Lance Whitney Contributing Writer
Lance Whitney is a freelance technology writer and trainer and a former IT professional. He's written for Time, CNET, PCMag, and several other publications. He's the author of two tech books--one on Windows and another on LinkedIn.
Lance Whitney
4 min read

Don't wait all day on July 29 for your Windows 10 upgrade. It may not show up. Screenshot by Lance Whitney/CNET

Those of you who expect to get Windows 10 at the end of this month may be disappointed.

At the start of June, Microsoft said Windows 10 would officially launch on July 29. But as it turns out, that doesn't mean everyone will get the new operating system on that date.

The first to get the high-stakes update to the company's marquee software will be those who have been helping Microsoft get the kinks out of Windows 10, working through the Windows Insider program that went into effect last October.

"Starting on July 29, we will start rolling out Windows 10 to our Windows Insiders," Terry Myerson, Microsoft's executive vice president of operating systems, said in a blog post published Thursday. "From there, we will start notifying reserved systems in waves, slowly scaling up after July 29th."

Microsoft is counting on the new version of Windows to bring back some of the appeal and audience it lost with Windows 8, which arrived three years ago with much fanfare, only to sputter out of the gate, and ever since, over its unloved design. It was only last month that Windows 8.1, with its modest course corrections, managed to edge ahead of the 13-year-old Windows XP on desktops around the world, according to Web tracker Net Applications. Windows 7 remains the most popular version of the software.

With Windows 10, Microsoft aims to get back on track with the operating system that still powers a majority of personal computers and serves as the backbone of many of the world's businesses.

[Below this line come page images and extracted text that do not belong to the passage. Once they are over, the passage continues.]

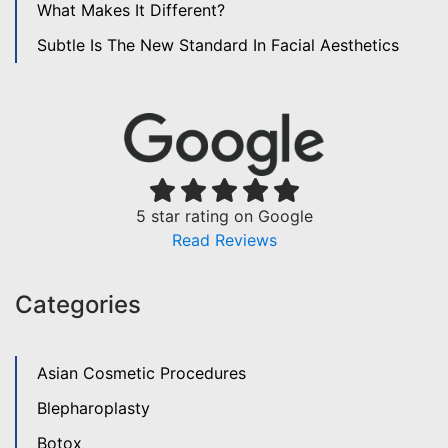
What Makes It Different?
Subtle Is The New Standard In Facial Aesthetics
5 star rating on Google
Read Reviews
Categories
Asian Cosmetic Procedures
Blepharoplasty
Botox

Some of the key changes Microsoft has made range from revamping the Start button to jettisoning the unpopular tablet-focused interface of Windows 8. There's also a new browser, Edge, to replace the decades-old Internet Explorer, as well as a more robust version of Cortana, Microsoft's voice-enabled digital software assistant.

And the ambitions stretch beyond traditional PCs. Microsoft is betting that Windows 10 can weave its influence across all manner of devices, from desktops to tablets, smartphones and even ATMs.

Microsoft is offering Windows 10 as a free upgrade to users of Windows 7 and Windows 8.1 in hopes of getting it into the hands of as many people as possible. Those people have been able to reserve a copy of Windows 10, but some will have to wait for their reservation to be filled.

"Each day of the rollout, we will listen, learn and update the experience for all Windows 10 users," Myerson said in the blog post. "If you reserved your copy of Windows 10, we will notify you once our compatibility work confirms you will have a great experience, and Windows 10 has been downloaded on your system."

It seems, then, that Microsoft is hoping to continue fine-tuning Windows 10 as it gets out to the wider world, sticking initially to the safer embrace of the Windows Insiders who have been combing through and helping to spruce up each new test version.

Just how far past July 29 will the rollout run? Days? Weeks? Myerson didn't point to any specific timeline, and Microsoft didn't respond to a request for comment.

Those who have to wait indefinitely to get Windows 10 may not be thrilled if they were hoping to have it by July 29. It's kind of like not being able to open a Christmas present until after Christmas. But Microsoft's cautious approach may end up serving the company well.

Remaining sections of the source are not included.